My mother introduced me to Pete Hamill. It happened on a summer day when I was sixteen years old, and she came to me with tears in her eyes, clutching her latest edition of the Reader’s Digest.
“You have to read this story, Charles,” she said.
It was called “Going Home,” and it was about an ex-con named Vingo who’d just been released from prison and was taking a long bus ride home to Florida. Would his wife take him back? He’d written and told her to put a yellow handkerchief on a big oak tree near the bus stop if she wanted him. If he didn’t see a handkerchief, he’d stay on the bus and keep going.
By the time the bus is approaching his stop, everyone aboard knows what’s happening. Suddenly the tree comes into view, and the passengers go crazy. Quote: “It was covered with yellow handkerchiefs, twenty of them, thirty of them, maybe hundreds…the old con rose from his seat, holding himself tightly, and made his way to the front of the bus to go home.”
So now my mother and I were both crying, and that’s when I noticed the byline on the story: Pete Hamill.
How did he do it? His story was emotional without being sentimental, touching without being touchy-feely. That’s a wire-walk not many writers can manage.
And to my delight, Pete had a newspaper column that ran a couple of times a week! His stories just kept coming!
Now we flash-forward to the early 90s. I’m a reporter at the New York Post, and Pete has re-joined the newspaper where he started. The first time I see him in the old South Street newsroom, it’s almost too perfect: Brooklyn’s favorite son is walking past the big windows facing the Brooklyn Bridge, a replica Brooklyn Dodgers cap on his head, a huge smile on his face.
I introduce myself and tell him how much the “Going Home” column meant to me, though I’m not crazy about the song it inspired. He chuckles.
“Heard the story in a bar,” he says. “Took out my notebook and wrote it all down.”
So it’s true, I said to myself. Columnists get their ideas in bars!
Well, not always. Pete quit drinking on New Year’s Eve, 1972, and his work got even better.
It was a joy having him as a colleague, and for a while we were fellow columnists. One day our columns appeared on opposite pages. The thrill of it, our faces peering out from those two pages! I felt like I was playing in the outfield next to Willie Mays!

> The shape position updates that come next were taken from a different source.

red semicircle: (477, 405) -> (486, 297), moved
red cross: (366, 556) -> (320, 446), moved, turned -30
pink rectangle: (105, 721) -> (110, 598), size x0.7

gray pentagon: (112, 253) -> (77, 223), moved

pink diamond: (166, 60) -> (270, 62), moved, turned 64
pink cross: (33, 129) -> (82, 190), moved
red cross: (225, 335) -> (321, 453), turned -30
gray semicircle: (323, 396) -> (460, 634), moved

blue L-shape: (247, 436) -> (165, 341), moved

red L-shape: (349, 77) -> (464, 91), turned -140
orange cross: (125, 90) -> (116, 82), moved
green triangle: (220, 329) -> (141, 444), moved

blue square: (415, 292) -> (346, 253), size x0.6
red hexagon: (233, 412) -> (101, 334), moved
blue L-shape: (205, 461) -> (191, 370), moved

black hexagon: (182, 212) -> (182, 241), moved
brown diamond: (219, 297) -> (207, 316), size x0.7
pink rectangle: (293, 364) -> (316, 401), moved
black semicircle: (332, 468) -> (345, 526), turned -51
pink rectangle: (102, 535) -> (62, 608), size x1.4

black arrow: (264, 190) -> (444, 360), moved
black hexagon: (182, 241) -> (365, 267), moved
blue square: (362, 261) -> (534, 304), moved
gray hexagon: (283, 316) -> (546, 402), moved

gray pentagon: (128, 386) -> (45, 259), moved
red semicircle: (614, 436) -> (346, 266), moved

Speaking of baseball, I figure I batted around .333 as a columnist - one out of three was good. No wonder I didn’t last. You hit .333 in baseball, you’re in the Hall of Fame, but to stick around as a columnist you’d better bat .900, as Pete did, as Jimmy Breslin did.
Pete once wrote me a note, telling me how much he liked one of my stories. A fan letter from Pete Hamill! Another time, he sent me a note when I’d written something slick and smart-ass. "Protect your talent, amigo," he warned me, and he was right.
That’s what set Pete apart. He cared about the rest of us. He was a star who didn’t behave like one. The words were all that mattered.
And now that Pete is gone, I’m suspending my longtime agnosticism for a little while. Thinking of him taking that last ride we all must take, imagining him wondering what’s ahead, and then seeing it. A big oak tree, maybe, covered with yellow handkerchiefs. Twenty of them, thirty of them, maybe hundreds.